↓
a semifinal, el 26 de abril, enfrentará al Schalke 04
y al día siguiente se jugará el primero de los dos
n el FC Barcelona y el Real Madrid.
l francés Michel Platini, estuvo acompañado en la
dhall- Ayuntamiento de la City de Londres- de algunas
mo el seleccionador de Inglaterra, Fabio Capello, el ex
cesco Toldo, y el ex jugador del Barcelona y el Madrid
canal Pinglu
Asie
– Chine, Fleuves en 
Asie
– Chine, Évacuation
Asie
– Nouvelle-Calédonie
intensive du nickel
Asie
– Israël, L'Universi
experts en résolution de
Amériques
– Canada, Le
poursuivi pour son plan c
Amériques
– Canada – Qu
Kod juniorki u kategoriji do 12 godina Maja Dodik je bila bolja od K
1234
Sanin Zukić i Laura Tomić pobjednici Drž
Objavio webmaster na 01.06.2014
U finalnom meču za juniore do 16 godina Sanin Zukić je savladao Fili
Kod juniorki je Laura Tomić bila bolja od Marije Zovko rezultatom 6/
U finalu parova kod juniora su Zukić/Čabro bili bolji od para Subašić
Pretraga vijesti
↑
↓
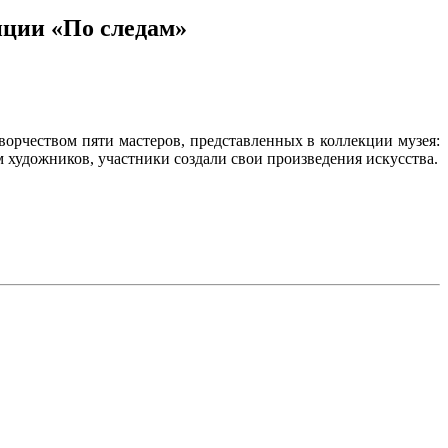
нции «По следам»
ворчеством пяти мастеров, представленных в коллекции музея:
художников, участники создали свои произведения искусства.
↑
Wherever the line holding "n el FC Barcelona y el Real Madrid." falls in the entries above, copy exactly from it through the line holding "Pretraga vijesti", inclusive, and add nothing.

WRITTEN REPLY –
n el FC Barcelona y el Real Madrid.
l francés Michel Platini, estuvo acompañado en la
dhall- Ayuntamiento de la City de Londres- de algunas
mo el seleccionador de Inglaterra, Fabio Capello, el ex
cesco Toldo, y el ex jugador del Barcelona y el Madrid
canal Pinglu
Asie
– Chine, Fleuves en 
Asie
– Chine, Évacuation
Asie
– Nouvelle-Calédonie
intensive du nickel
Asie
– Israël, L'Universi
experts en résolution de
Amériques
– Canada, Le
poursuivi pour son plan c
Amériques
– Canada – Qu
Kod juniorki u kategoriji do 12 godina Maja Dodik je bila bolja od K
1234
Sanin Zukić i Laura Tomić pobjednici Drž
Objavio webmaster na 01.06.2014
U finalnom meču za juniore do 16 godina Sanin Zukić je savladao Fili
Kod juniorki je Laura Tomić bila bolja od Marije Zovko rezultatom 6/
U finalu parova kod juniora su Zukić/Čabro bili bolji od para Subašić
Pretraga vijesti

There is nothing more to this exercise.